Lots more to come. Have you ever wondered how a behaviour as remarkable as sanguivory may have evolved? (though, for inspiration, you might like to check the previous articles on blood-feeding in birds here and here).
Refs – –
Altringham, J. D. 2003. British Bats. HarperCollins, London.
Brown, D. E. 1994. Vampiro: the Vampire Bat in Fact and Fantasy. High-Lonesome Books (Silver City, New Mexico).
Corbet, G. B. & Hill, J. E. 1980. A World List of Mammalian Species. British Museum (Natural History), London.
Jones, K. E., Purvis, A., MacLarnon, A., Bininda-Emonds, O. R. P. & Simmons, N. B. 2002. A phylogenetic supertree of the bats (Mammalia: Chiroptera). Biological Reviews 77, 223-259.

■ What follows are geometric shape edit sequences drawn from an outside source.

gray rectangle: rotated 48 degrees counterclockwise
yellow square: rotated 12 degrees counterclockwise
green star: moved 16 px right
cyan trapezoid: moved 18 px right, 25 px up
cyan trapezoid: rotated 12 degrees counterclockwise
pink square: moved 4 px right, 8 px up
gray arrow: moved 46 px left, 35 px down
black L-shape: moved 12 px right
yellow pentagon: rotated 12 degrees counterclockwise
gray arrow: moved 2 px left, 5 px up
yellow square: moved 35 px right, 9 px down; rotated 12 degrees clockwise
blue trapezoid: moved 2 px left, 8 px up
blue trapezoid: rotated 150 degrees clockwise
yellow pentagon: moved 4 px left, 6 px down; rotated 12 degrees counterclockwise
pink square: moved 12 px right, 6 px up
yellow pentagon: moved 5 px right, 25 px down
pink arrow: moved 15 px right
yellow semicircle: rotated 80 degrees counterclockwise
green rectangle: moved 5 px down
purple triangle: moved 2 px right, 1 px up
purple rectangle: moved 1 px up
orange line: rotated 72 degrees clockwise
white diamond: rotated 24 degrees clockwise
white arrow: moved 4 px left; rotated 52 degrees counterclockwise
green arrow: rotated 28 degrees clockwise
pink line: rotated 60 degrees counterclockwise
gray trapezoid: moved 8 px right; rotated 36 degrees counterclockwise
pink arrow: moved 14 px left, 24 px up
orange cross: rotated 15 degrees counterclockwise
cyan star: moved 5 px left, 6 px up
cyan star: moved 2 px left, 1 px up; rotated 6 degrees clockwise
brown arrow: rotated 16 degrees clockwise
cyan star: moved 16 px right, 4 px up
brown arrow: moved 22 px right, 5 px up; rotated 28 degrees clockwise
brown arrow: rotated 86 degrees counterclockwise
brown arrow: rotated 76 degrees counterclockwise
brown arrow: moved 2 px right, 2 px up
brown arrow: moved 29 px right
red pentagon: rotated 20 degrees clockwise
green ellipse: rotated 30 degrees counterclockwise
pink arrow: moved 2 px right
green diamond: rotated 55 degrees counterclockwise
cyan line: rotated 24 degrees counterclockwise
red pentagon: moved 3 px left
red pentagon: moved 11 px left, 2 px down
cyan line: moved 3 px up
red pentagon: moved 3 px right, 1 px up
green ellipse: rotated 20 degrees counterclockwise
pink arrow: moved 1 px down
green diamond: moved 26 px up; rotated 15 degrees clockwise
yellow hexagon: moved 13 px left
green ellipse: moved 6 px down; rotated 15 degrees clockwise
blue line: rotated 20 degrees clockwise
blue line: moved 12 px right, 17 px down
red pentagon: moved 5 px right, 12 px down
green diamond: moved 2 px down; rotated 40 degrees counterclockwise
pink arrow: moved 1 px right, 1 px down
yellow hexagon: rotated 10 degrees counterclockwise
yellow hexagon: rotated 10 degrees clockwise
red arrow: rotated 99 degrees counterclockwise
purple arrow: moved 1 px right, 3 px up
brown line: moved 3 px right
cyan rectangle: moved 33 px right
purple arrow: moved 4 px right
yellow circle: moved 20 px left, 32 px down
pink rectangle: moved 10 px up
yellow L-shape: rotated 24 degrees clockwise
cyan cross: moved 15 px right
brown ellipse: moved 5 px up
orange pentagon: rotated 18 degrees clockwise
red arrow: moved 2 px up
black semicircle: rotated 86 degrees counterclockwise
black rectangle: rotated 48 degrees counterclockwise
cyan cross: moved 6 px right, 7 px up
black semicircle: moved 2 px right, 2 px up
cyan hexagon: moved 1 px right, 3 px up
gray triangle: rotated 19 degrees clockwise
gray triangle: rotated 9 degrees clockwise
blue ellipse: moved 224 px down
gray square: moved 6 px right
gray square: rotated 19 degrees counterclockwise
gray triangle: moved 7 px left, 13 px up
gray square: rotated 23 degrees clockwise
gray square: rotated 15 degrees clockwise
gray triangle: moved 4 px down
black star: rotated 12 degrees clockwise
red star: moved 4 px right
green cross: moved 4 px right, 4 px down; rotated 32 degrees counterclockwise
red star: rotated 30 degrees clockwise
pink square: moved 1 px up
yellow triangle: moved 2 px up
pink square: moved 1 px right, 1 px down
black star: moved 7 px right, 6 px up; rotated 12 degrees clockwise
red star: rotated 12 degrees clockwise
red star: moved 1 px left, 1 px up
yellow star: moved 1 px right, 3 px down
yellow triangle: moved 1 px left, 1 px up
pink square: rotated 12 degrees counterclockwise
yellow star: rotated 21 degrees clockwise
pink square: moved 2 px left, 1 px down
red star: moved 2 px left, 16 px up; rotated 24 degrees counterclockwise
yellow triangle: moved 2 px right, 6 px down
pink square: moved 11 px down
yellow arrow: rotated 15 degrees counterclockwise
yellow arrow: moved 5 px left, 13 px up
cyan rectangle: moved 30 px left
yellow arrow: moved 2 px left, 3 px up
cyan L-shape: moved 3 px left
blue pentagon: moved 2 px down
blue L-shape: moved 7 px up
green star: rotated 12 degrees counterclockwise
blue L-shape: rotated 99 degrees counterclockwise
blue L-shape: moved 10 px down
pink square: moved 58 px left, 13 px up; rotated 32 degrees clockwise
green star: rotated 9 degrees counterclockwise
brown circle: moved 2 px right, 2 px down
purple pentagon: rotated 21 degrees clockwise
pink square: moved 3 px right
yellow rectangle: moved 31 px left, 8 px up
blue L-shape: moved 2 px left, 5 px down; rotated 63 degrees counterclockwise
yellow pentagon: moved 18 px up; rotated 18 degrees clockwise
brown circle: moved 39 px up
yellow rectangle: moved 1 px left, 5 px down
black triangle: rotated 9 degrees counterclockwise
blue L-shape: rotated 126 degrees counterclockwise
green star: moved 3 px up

Schutt, W. A., Altenbach, J. S., Chang, Y. H., Cullinane, D. M., Hermanson, J. W., Muradali, F. & Bertram, J. E. A. 1997. The dynamics of flight-initiated jumps in the common vampire bat Desmodus rotundus. The Journal of Experimental Biology 200, 3003-3012.
Riskin, D. K. & Hermanson, J. W. 2005. Independent evolution of running in vampire bats. Nature 434, 292.
Wetterer, A. L., Rockman, M. V. & Simmons, N. B. 2000. Phylogeny of phyllostomid bats (Mammalia: Chiroptera): data from diverse morphological systems, sex chromosomes, and restriction sites. Bulletin of the American Museum of Natural History 248, 1-200.
Wilkinson, G. S. 1984. Reciprocal food sharing in the vampire bat. Nature 308, 181-184.
Wilkinson, J. 2001. Bat blood donors: feeding and sharing in vampire bat colonies. In MacDonald, D. (ed) The New Encyclopedia of Mammals. Oxford University Press (Oxford), pp. 766-767.